Chittaranjan Ray, Professor of Civil & Environmental Engineering and Interim Director of the Water Resources Research Center at the University of Hawaiʻi at Mānoa, co-edited a new book entitled “Drinking Water Treatment: Focusing on Appropriate Technology and Sustainability” with Ravi Jain, Dean of Engineering and Computer Science at the University of the Pacific.
Published by Springer, this 262-page book focuses on four treatment technologies, namely solar pasteurization, membrane desalination, riverbank filtration as a natural filtration method, and solar distillation for drinking water production.
The book begins with a comparative analysis of various water treatment technologies and subsequently addresses the details of the four treatment techniques. Finally, it provides a trans-disciplinary analysis of differing views of the concept of sustainability and highlights technology transfer possibilities and implementation procedures.

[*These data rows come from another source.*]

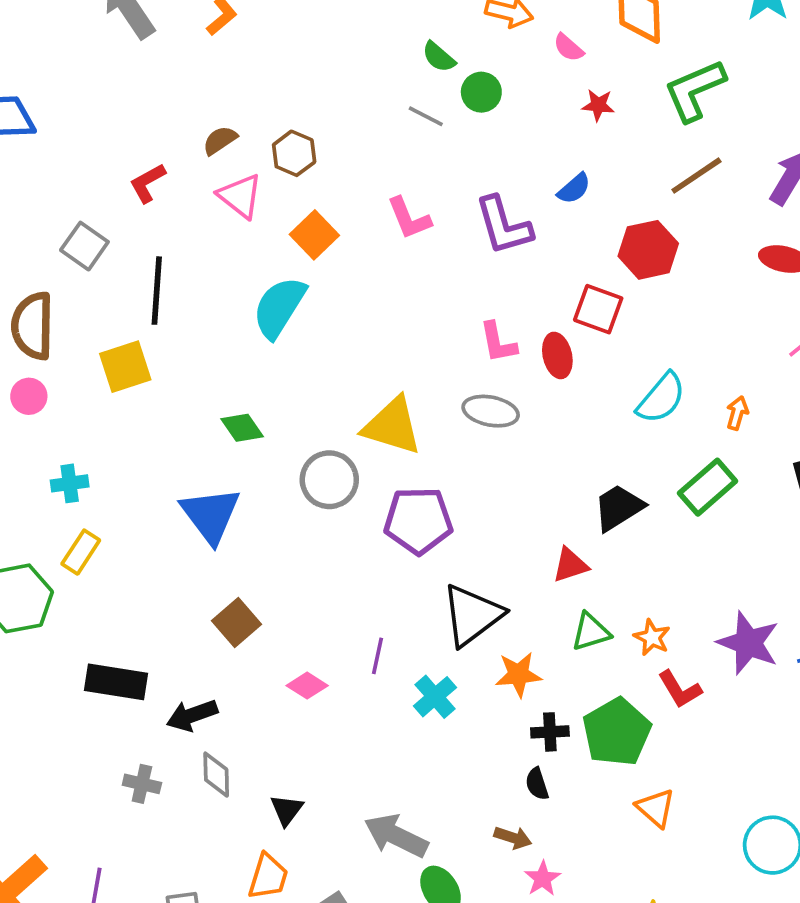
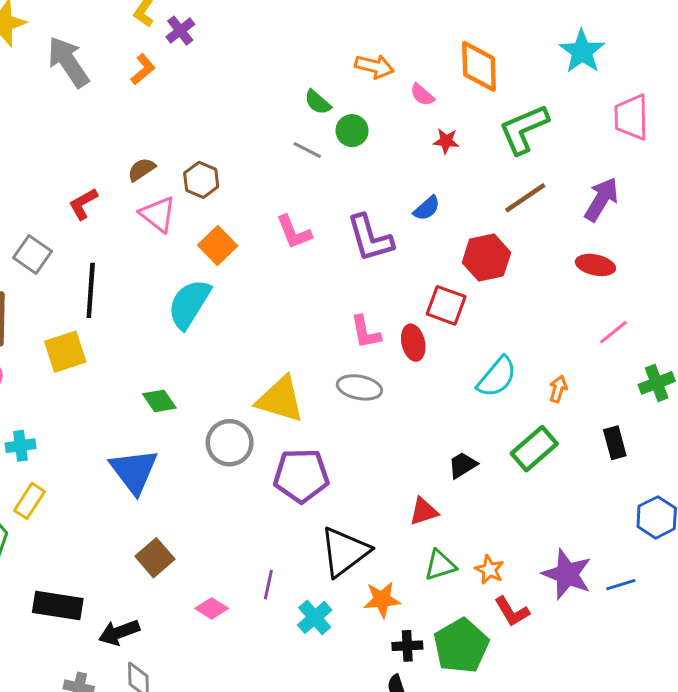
black trapezoid: (619, 508) -> (463, 465), size x0.7

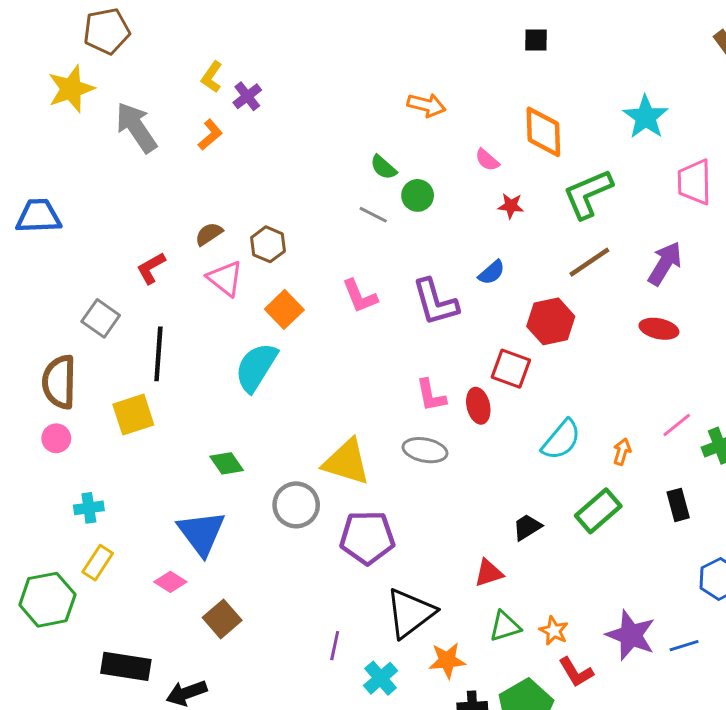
orange arrow: (374, 66) -> (426, 105), moved
pink line: (613, 332) -> (677, 425), moved
pink diamond: (212, 608) -> (170, 582), moved

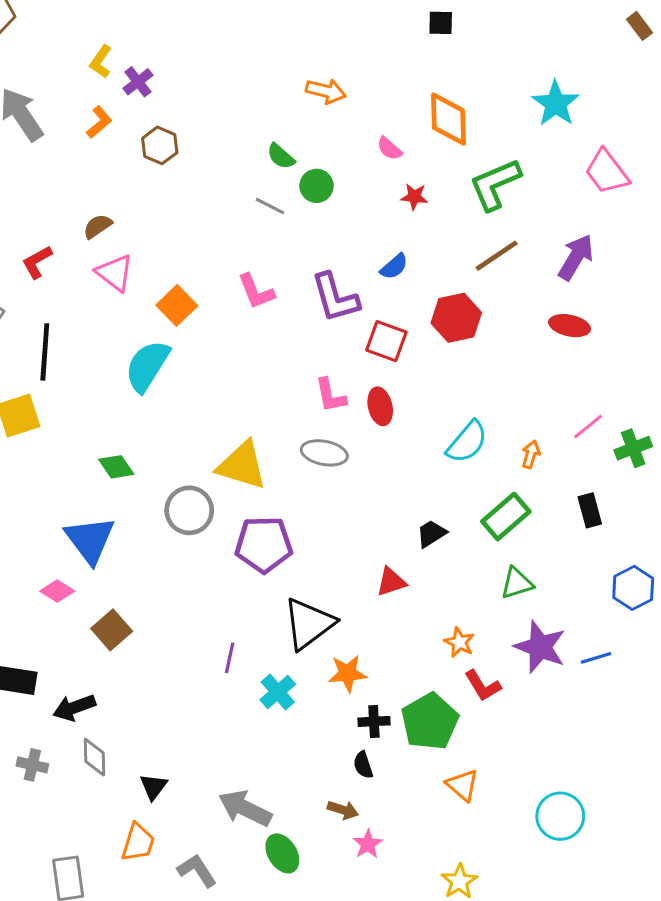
pink trapezoid: (694, 182) -> (607, 172), turned -36
brown hexagon: (268, 244) -> (160, 145), moved
red square: (511, 369) -> (386, 341), moved
green triangle: (505, 626) -> (517, 583), moved

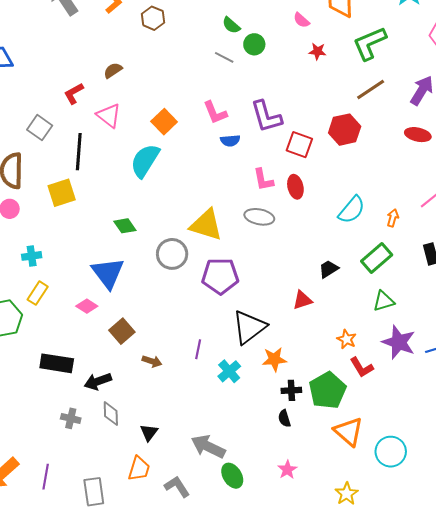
blue semicircle: (394, 267) -> (230, 141), moved, turned 36
pink triangle: (115, 273) -> (109, 116), moved
orange triangle: (462, 785) -> (349, 432), size x1.4
brown arrow: (343, 810) -> (152, 361), moved
cyan circle: (560, 816) -> (391, 452), moved

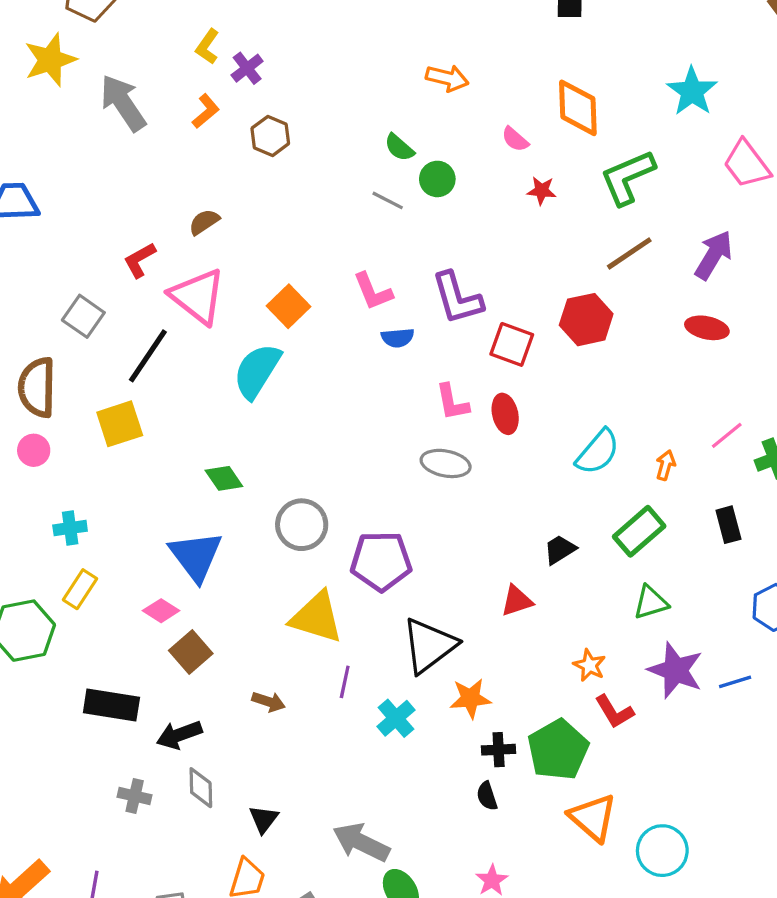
pink triangle: (109, 116) -> (197, 296), size x1.4
black line: (79, 152) -> (148, 356), turned 30
yellow triangle: (206, 225) -> (317, 617), moved
brown square: (122, 331) -> (191, 652), moved

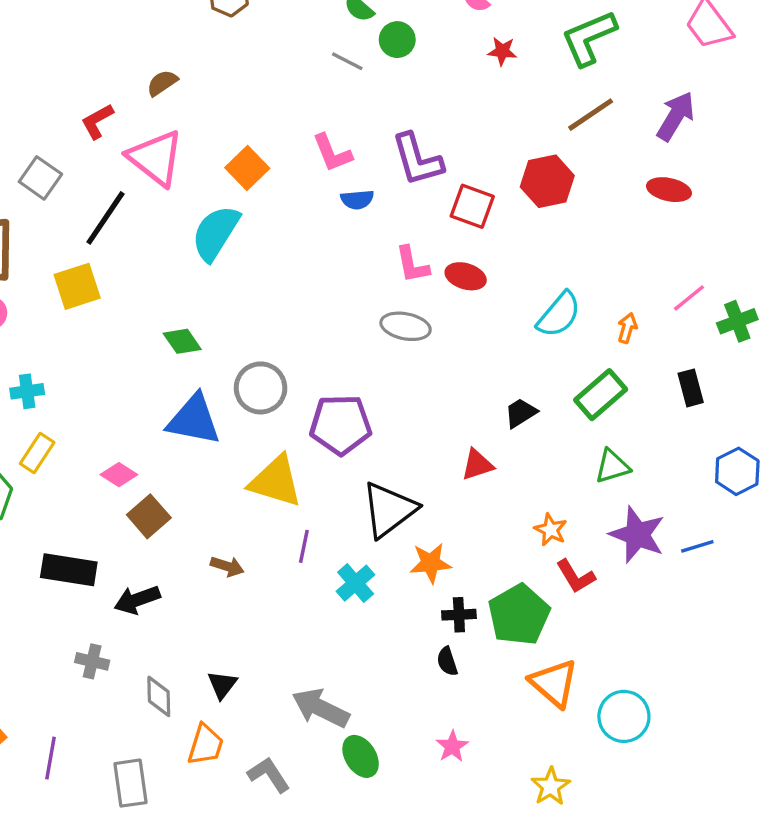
red ellipse: (505, 414) -> (466, 276), turned -60
blue triangle: (196, 556) -> (194, 420), moved, turned -42
gray diamond: (201, 788) -> (159, 696), moved

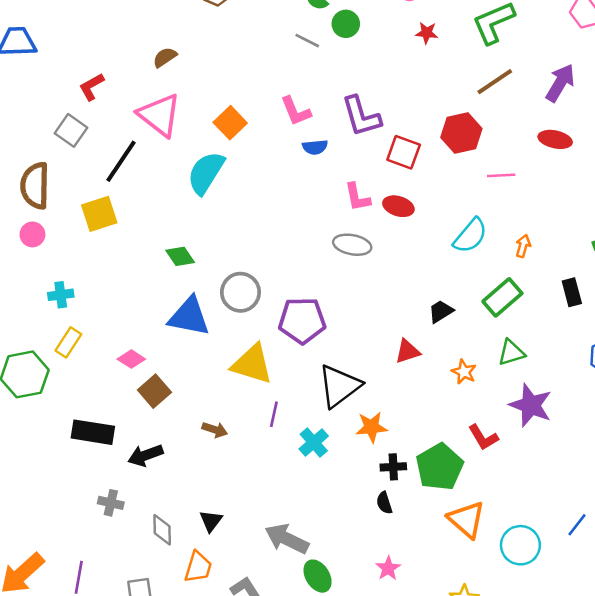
red L-shape: (97, 121) -> (92, 87), moved
pink line: (689, 298) -> (501, 175), moved, turned 36
orange star: (551, 530) -> (464, 372), moved
blue line: (697, 546) -> (577, 525), moved, turned -35

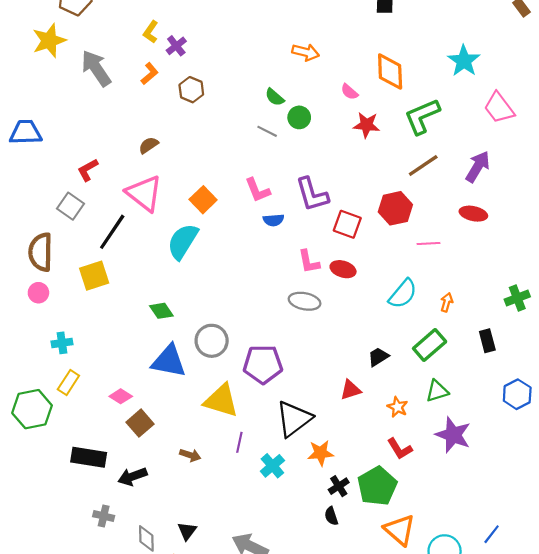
red star: (427, 33) -> (367, 125), size x1.4
red L-shape: (483, 437) -> (400, 449), moved
black cross: (393, 467) -> (339, 486), turned -30

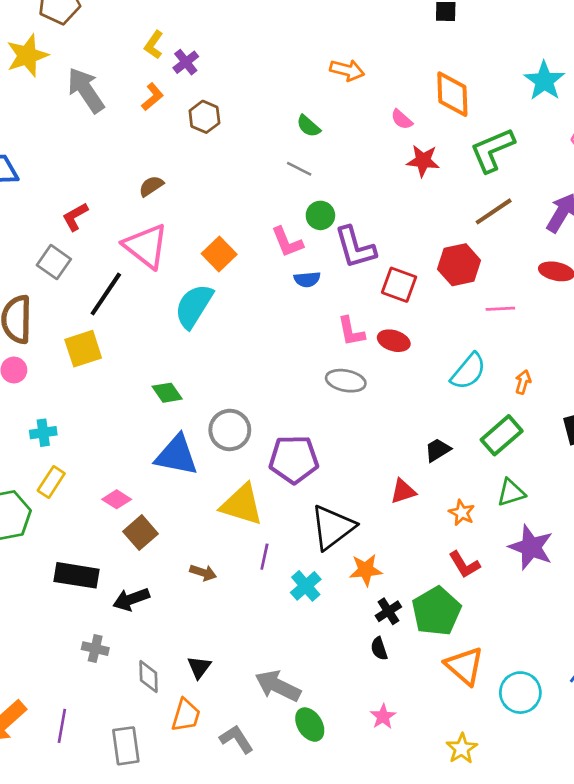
green circle: (299, 117) -> (320, 215), moved

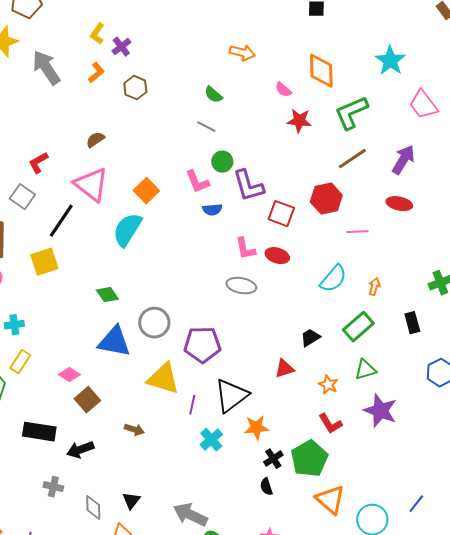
purple line: (264, 557) -> (192, 405), moved

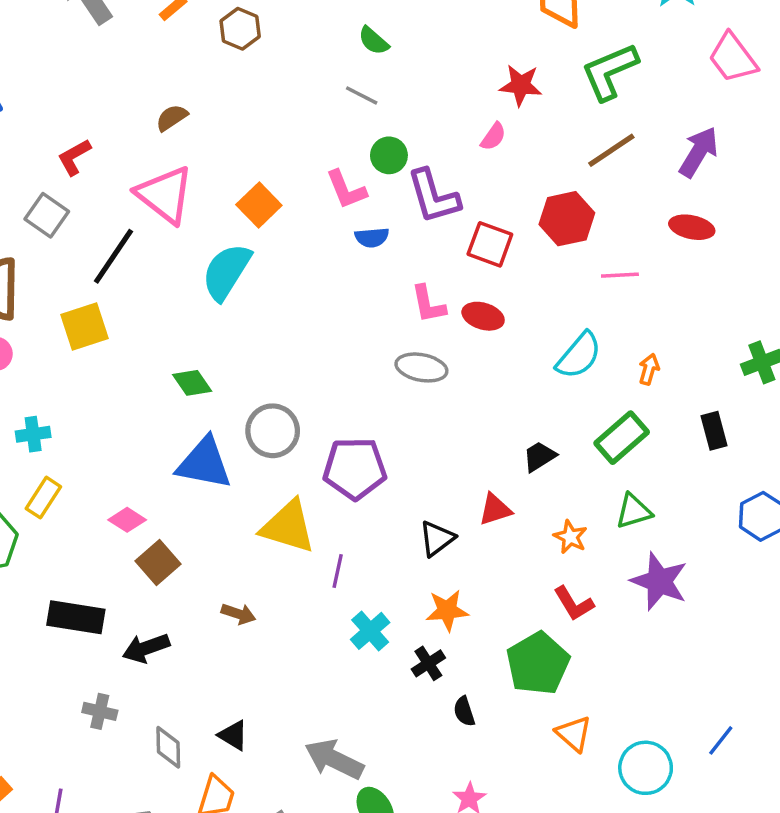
pink semicircle: (283, 90) -> (493, 137), moved, turned -96
black triangle: (231, 396) -> (437, 539), moved, size x0.6
black cross: (273, 459) -> (428, 663), moved
orange triangle: (330, 500) -> (574, 734), size x0.7
black triangle: (131, 501) -> (233, 735), turned -36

Solar pasteurization, solar distillation, and riverbank filtration are low cost technologies with differing scales of implementation that are most suited to developing regions of the world. While solar pasteurization and solar distillation are ideal for household units, riverbank filtration is applicable to the scale of towns or cities. The chapter on membrane desalination emphasizes the processes involved, addresses their environmental impacts and mitigation strategies, and finally discusses the potential of membrane desalination applications to small- and medium-scale treatment systems.